HALIFAX -- Community groups and municipalities in eight provinces have come forward with business plans to save 13 per cent of the lighthouses that Ottawa says are no longer needed for navigational purposes.
In all, 128 plans were submitted by the June 1 deadline, the federal Fisheries Department confirmed Tuesday.
Five years ago, the department declared 970 of its active and inactive lighthouses surplus, saying they were no longer needed as aids to navigation, mainly because mariners now rely on satellite signals to set their courses.
Federal spokesman Andrew Anderson said despite the deadline, the department is willing to accept more business plans over the next two years, insisting that Ottawa isn't about to start demolishing or selling off surplus lighthouses.
"We are acutely aware that some of them can be of tremendous historic importance," Anderson said in an interview from Ottawa.
"If there's a community interested ... in taking a property and leveraging it for economic development in their community, then we certainly will enable that."
Of the 128 plans submitted, there are: 50 from Ontario, 29 from Nova Scotia, 20 from P.E.I., 12 from Quebec, eight from Newfoundland and Labrador, five from New Brunswick, two from Manitoba and two from British Columbia.
Anderson said the 970 figure that appears on the department's website it includes unusual structures that aren't typically thought of as lighthouses, including simple aluminum poles with lights on top.

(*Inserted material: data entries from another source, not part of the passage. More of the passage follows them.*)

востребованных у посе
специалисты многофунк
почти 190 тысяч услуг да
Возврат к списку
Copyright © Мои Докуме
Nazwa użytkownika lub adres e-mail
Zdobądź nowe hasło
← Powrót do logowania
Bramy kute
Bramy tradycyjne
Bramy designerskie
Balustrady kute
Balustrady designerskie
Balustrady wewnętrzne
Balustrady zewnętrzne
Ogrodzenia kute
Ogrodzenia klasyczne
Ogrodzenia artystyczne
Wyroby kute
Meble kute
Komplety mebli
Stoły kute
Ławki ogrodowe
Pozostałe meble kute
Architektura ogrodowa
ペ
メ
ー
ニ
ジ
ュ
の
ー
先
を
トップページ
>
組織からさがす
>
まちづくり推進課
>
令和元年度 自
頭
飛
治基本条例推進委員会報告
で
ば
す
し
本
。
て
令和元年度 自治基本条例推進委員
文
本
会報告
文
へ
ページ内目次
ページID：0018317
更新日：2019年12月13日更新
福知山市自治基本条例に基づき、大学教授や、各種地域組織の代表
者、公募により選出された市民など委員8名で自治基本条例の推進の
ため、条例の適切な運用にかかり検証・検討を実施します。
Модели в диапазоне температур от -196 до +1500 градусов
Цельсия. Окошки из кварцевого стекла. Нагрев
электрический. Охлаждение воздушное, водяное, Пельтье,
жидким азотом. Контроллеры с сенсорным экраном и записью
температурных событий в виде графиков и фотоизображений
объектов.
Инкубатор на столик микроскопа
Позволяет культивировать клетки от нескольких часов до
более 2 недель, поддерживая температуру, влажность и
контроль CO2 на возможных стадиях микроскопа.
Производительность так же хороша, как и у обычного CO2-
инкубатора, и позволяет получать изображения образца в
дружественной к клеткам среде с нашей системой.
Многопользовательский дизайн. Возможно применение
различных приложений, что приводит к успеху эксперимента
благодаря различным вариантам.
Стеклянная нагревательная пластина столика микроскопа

A more recent inventory has also revealed that some of the lighthouses on the original list have already been destroyed or fallen to ruin, he said.
Last week, the department faced sharp criticism from three conservation groups that said the process of transferring ownership of surplus lighthouses under the federal Heritage Lighthouse Protection Act was badly flawed.
Barry MacDonald, president of the Nova Scotia Lighthouse Preservation Society, said the act won't help some of Canada's oldest and largest lighthouses because these structures are too expensive to maintain without government support.
Anderson, a real property manager with the Fisheries Department, said there are heritage grants available and the department has a $1 million annual budget set aside to help groups preserve lighthouses.
MacDonald said that's not nearly enough.
"It's such a minuscule amount based on the number of lighthouses that they've declared surplus," MacDonald said. "This amount hasn't encouraged enough communities to take on these lighthouses."
As an example, MacDonald pointed to the Sambro Island lighthouse at the southern entrance to Halifax harbour. Built in 1758, it is the oldest operating lighthouse in North America, but it doesn't have a business plan because the local community group doesn't have the means to maintain the big light.
However, Anderson said the Sambro lighthouse will be maintained by the Fisheries Department because it is an active aid to navigation with an operating beacon, which is the case for several of Canada's biggest, oldest lights.
"There's no immediate plans to replace or remove any active aids to navigation," he said. "As long as ... it continues to serve a program function, it will be maintained within our inventory."
As well, Anderson said no lighthouses have been put up for sale on the private market because the department's priority is preserving historic buildings and maintaining public access.
MacDonald said the problem is that the department is committed to maintaining aids to navigation -- the light inside the lighthouses -- but not the lighthouses themselves.
MacDonald cited the Gannet Rock lighthouse off the southern coast of New Brunswick. The wooden structure remains an active aid to navigation, but the lighthouse itself has become so dilapidated that even the coast guard is wary of landing there.
"That's demolition by neglect," he said. "There's going to be a lot more scrutiny now. When a lighthouse like Sambro starts to go downhill, they can prepare for a backlash of public protest."